Personalized Learning Networks (PNL’s) and VW’s

Exploring new technological resources such as VW’s and their unique environments opens new dimensions of the formative teaching and learning process. Current space-temporal barriers are opening and disrupting up the ESL teaching field. The contexts within VW’s requires thoughts about how the role of ESL teachers in VW’s. Also, an exploration of the dynamics of ESL students entering VW’s, their learning, the interaction between peers, teachers and ‘drop-ins’ or visitors is necessary. Exploring, sharing and learning in a VW unfolds venues of student network collaborations, leading to Personal Learning Networks (PNL). ESL language acquisition cannot be understood without this social and educational perspective.
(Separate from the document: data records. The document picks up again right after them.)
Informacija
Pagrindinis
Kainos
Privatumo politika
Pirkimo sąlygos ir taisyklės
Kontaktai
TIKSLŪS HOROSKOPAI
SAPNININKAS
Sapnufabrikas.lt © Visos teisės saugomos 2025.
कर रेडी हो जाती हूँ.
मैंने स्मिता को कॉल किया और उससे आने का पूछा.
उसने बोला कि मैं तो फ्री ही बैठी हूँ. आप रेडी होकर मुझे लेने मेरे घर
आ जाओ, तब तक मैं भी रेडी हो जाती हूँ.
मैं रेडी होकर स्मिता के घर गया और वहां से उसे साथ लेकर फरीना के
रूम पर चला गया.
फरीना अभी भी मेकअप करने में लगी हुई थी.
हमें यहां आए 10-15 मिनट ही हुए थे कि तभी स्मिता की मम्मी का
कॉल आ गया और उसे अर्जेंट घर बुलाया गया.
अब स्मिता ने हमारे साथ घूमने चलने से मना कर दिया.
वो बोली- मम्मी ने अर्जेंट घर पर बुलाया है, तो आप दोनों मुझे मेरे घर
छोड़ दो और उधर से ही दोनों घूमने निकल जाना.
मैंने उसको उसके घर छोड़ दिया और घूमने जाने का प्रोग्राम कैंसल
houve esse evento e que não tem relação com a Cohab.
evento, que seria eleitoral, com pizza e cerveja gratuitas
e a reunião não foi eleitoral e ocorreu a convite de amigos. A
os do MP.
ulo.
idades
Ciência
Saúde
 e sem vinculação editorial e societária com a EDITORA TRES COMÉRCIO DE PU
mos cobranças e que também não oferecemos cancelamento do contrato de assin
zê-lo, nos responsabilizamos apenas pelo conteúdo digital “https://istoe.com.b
Virtual Worlds are emerging as a strong educational phenomenon because they enable participants and in-world travelers to meet and socially interact with others in a variety of online environments. Users navigate these online environments utilizing an avatar. Avatars are personalized by the user and act as their ‘alter ego’ in their chosen virtual setting. There is a multitude of virtual worlds focused on education. Here a small sample: ScienceSim, Heritage Key, Active Worlds Educational Universe, Secret Builders and WizWorld Online.
VW’s invite and require a certain degree of self-organization in the personalized trajectory of improving L2 language skills. The importance of self-organization as a learning process is stated by Wiley and Edwards:
“Jacobs argues that communities self-organize a manner similar to social insects: instead of thousands of ants crossing each other’s pheromone trails and changing their behavior accordingly, thousands of humans pass each other on the sidewalk and change their behavior accordingly.”
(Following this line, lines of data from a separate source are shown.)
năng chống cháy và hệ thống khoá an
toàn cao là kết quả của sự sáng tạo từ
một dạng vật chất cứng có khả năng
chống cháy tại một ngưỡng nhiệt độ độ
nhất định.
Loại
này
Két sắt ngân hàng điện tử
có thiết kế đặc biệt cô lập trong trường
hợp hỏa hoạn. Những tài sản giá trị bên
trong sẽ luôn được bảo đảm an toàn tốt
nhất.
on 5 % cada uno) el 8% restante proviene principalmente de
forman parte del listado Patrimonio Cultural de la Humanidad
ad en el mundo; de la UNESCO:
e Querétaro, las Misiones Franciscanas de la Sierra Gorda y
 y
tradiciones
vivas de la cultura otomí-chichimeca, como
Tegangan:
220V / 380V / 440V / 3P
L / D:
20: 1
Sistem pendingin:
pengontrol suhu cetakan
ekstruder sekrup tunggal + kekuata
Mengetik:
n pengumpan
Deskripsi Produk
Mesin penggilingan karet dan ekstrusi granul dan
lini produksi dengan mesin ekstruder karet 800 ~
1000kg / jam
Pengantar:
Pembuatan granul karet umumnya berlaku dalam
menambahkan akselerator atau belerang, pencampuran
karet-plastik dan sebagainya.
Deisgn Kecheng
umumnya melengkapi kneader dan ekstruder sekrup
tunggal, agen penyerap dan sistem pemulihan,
In her article, Wendy Drexler, University of FloridaI, “The networked student model for construction of personal learning environments: Balancing teacher control and student autonomy” states:

“Principles of networked learning, constructivism, and connectivism inform the design of a test case through which secondary students construct personal learning environments for the purpose of independent inquiry. Emerging web applications and open educational resources are integrated to support a Networked Student Model that promotes inquiry-based learning and digital literacy, empowers the learner, and offers flexibility as new technologies emerge.”
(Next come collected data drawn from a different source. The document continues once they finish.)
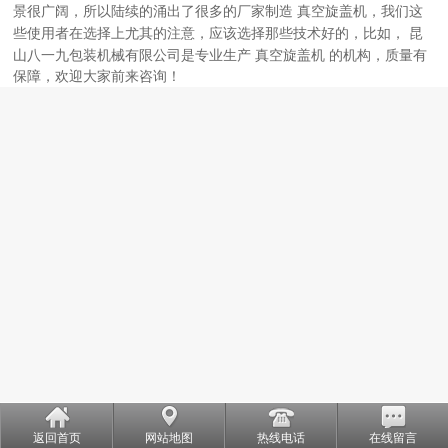
景很广阔，所以陆续的涌出了很多的厂家制造
真空旋盖机
，我们这
昆
些使用者在选择上尤其的注意，应该选择那些技术好的，比如，
山八一九包装机械有限公司
是专业生产
真空旋盖机
的机构，质量有
保障，欢迎大家前来咨询！
返回首页
网站地图
热线电话
在线留言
Balancing the benefits of technology and real-life experiences in the experiential realm will be a challenge for the educational system at large. The benefits of VW’s are anchored in participants’ ability to create PLN’s; enhance their imagination; to grow and learn; to create with one’s mind and fingers a world that existed only as a representation and then enter that world as active learners. One future of education is the establishment of learning communities where we come to learn with each other and from each other in a collaborative process. Collaborative processes give rise to vibrant cultures of growth and development with the result of a harvest of student achievement filled with a growth mindset, mental flexibility, curiosity, risk taking and intrinsic motivation.